Dataset Start Marker

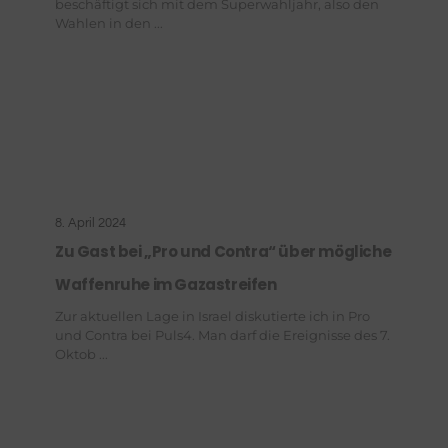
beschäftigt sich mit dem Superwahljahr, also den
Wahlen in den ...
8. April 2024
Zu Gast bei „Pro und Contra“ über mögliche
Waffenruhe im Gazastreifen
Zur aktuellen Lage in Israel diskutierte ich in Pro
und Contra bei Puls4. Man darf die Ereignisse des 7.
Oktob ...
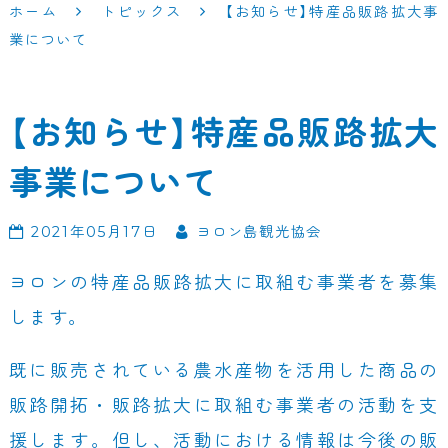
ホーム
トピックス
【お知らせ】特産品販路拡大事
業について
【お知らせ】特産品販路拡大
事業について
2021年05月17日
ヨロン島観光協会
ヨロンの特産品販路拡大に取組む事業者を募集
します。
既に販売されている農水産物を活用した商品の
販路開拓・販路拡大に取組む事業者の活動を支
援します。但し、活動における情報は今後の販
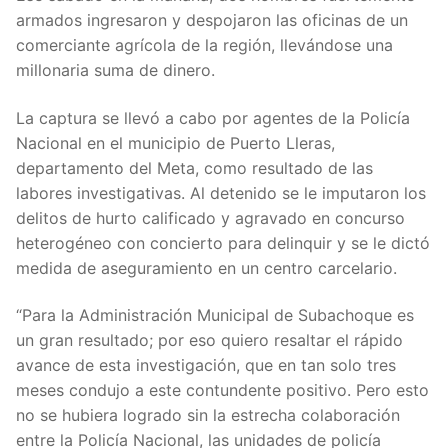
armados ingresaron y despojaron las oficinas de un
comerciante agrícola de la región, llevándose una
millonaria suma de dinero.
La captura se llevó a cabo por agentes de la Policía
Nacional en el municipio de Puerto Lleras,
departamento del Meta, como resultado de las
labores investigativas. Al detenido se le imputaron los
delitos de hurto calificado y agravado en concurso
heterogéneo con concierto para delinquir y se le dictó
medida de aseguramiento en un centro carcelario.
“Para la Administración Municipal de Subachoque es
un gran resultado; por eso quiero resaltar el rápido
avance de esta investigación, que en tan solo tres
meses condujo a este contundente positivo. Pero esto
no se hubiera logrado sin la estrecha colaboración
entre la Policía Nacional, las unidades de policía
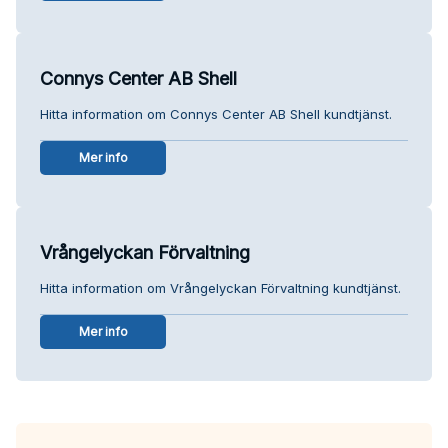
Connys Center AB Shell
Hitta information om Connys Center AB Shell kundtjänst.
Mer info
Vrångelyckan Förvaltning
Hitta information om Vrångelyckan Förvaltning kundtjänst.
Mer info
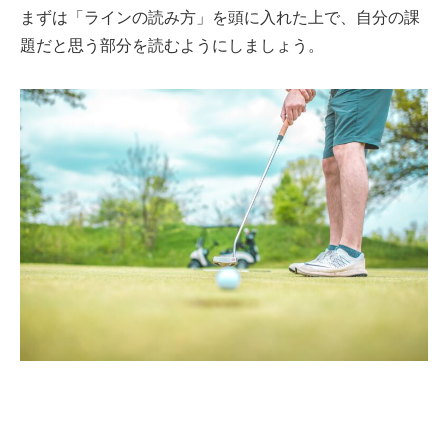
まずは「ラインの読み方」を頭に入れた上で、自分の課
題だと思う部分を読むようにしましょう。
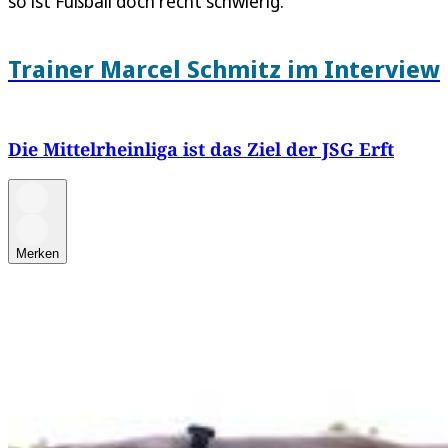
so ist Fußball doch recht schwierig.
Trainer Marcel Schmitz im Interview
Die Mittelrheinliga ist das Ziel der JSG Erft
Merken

Dataset End Marker
Dataset Start Marker

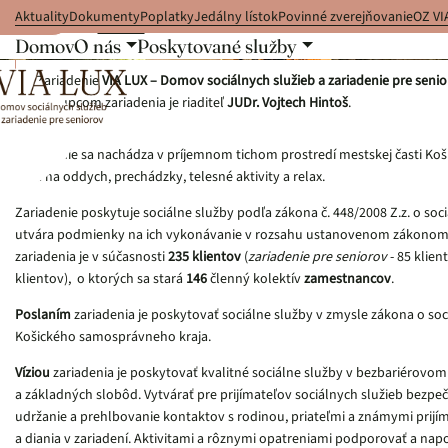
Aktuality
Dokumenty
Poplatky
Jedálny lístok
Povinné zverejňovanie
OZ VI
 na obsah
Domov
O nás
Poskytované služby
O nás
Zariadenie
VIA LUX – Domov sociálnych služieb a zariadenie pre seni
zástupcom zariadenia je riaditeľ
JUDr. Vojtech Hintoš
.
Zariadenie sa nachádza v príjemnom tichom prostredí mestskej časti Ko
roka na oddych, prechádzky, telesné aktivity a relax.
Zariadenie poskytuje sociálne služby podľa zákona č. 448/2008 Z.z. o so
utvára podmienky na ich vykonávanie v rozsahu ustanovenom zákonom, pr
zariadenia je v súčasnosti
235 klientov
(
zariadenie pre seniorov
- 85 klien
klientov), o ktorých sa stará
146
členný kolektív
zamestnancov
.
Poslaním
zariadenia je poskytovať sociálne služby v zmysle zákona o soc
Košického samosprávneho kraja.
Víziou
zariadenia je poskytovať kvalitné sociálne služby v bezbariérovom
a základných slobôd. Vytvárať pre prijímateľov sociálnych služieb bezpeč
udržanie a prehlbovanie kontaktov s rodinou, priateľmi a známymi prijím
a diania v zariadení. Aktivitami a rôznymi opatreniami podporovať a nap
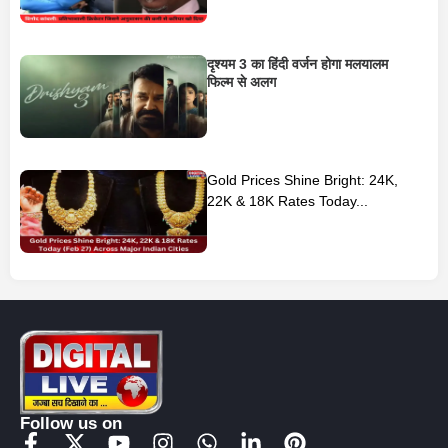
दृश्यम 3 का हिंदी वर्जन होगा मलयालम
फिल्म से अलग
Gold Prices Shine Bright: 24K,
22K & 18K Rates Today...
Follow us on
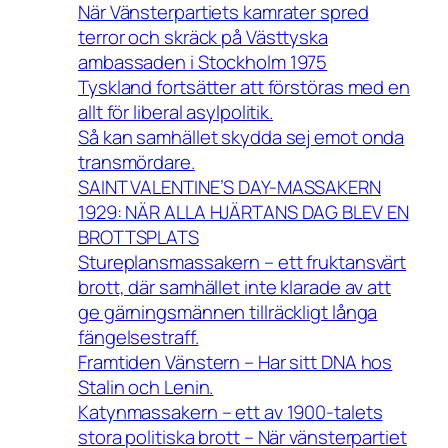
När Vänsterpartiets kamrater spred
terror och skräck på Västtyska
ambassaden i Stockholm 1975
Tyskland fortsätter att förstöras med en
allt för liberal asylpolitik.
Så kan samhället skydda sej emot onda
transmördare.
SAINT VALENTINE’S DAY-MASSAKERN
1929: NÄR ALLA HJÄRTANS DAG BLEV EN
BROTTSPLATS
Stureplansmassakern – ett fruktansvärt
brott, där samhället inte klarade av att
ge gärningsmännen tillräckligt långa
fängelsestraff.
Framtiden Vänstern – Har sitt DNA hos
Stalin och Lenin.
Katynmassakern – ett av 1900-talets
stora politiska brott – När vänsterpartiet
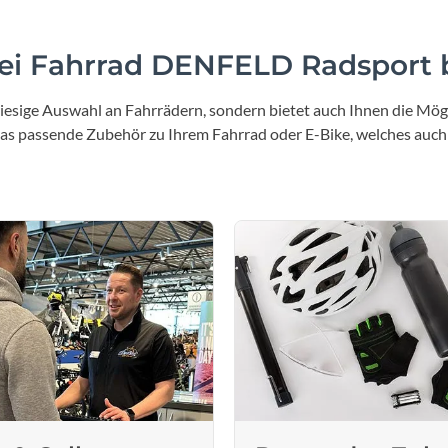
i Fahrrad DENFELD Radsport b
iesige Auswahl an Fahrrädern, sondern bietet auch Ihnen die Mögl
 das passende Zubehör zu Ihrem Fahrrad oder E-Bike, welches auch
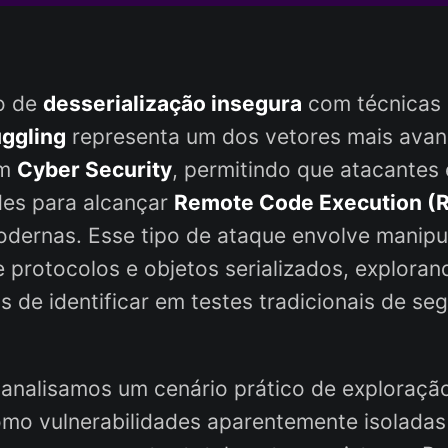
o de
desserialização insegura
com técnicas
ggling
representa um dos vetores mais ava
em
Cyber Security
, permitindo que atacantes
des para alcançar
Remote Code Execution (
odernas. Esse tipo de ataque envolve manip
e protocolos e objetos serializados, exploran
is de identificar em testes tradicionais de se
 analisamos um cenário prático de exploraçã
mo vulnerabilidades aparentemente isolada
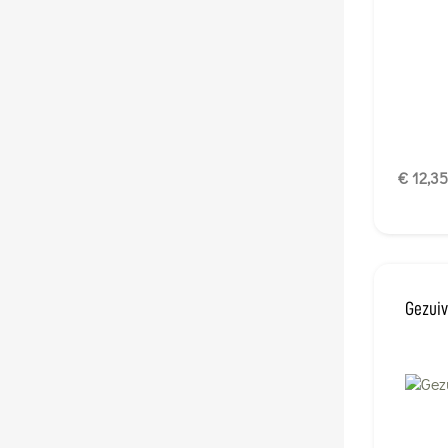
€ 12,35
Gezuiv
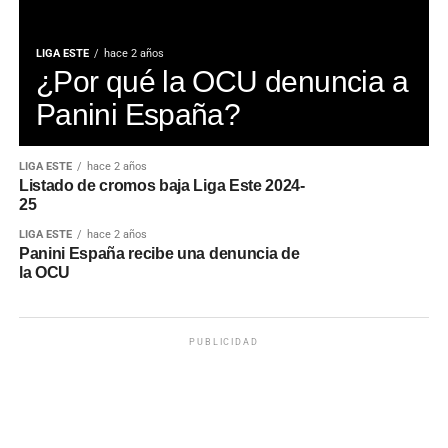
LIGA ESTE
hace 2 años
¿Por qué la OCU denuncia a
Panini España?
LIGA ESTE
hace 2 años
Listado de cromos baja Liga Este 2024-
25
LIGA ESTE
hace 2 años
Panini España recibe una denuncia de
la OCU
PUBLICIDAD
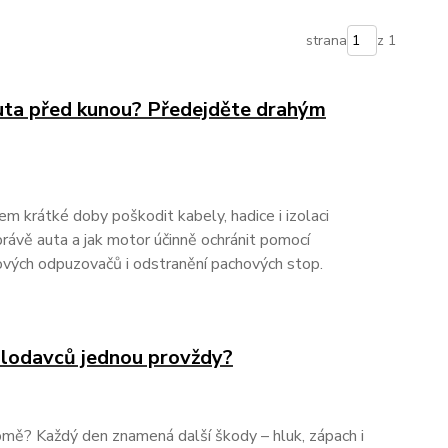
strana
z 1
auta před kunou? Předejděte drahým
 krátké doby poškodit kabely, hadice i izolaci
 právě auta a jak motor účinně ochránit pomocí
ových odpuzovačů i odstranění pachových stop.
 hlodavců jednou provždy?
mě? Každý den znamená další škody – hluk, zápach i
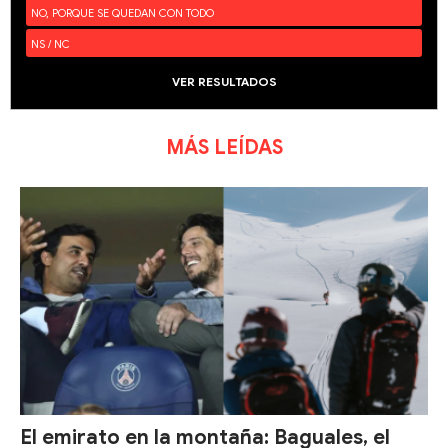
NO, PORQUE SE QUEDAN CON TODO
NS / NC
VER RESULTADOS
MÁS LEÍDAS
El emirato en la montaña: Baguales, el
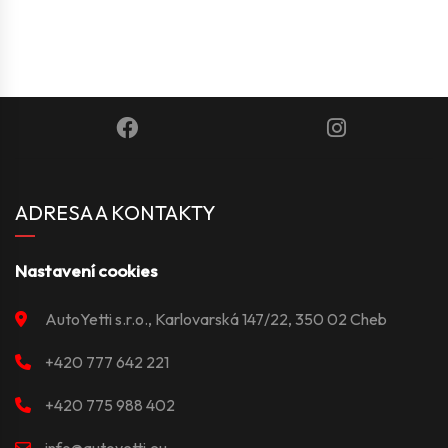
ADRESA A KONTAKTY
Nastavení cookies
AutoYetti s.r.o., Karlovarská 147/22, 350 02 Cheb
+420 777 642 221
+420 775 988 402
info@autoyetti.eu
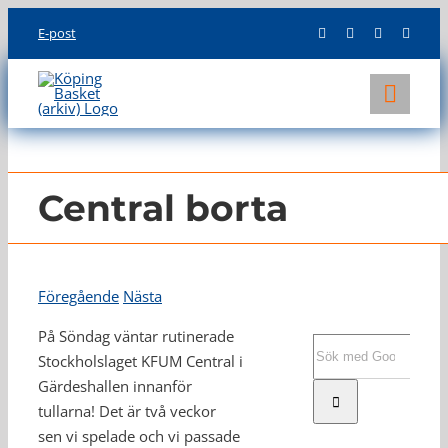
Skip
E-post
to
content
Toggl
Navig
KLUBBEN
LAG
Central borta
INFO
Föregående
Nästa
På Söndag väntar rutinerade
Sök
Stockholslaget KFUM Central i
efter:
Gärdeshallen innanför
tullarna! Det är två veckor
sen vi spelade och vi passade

Dataset End Marker

> [Problem details] Would you please repeat only the lines above, beginning at the one that has "zariadenia je v súčasnosti" and stopping after the one that has "Stureplansmassakern – ett fruktansvärt", exactly and with no pictures?

> [Response for this exercise]
zariadenia je v súčasnosti
235 klientov
(
zariadenie pre seniorov
- 85 klien
klientov), o ktorých sa stará
146
členný kolektív
zamestnancov
.
Poslaním
zariadenia je poskytovať sociálne služby v zmysle zákona o soc
Košického samosprávneho kraja.
Víziou
zariadenia je poskytovať kvalitné sociálne služby v bezbariérovom
a základných slobôd. Vytvárať pre prijímateľov sociálnych služieb bezpeč
udržanie a prehlbovanie kontaktov s rodinou, priateľmi a známymi prijím
a diania v zariadení. Aktivitami a rôznymi opatreniami podporovať a nap
दृश्यम 3 का हिंदी वर्जन होगा मलयालम
फिल्म से अलग
Gold Prices Shine Bright: 24K,
22K & 18K Rates Today...
Follow us on
När Vänsterpartiets kamrater spred
terror och skräck på Västtyska
ambassaden i Stockholm 1975
Tyskland fortsätter att förstöras med en
allt för liberal asylpolitik.
Så kan samhället skydda sej emot onda
transmördare.
SAINT VALENTINE’S DAY-MASSAKERN
1929: NÄR ALLA HJÄRTANS DAG BLEV EN
BROTTSPLATS
Stureplansmassakern – ett fruktansvärt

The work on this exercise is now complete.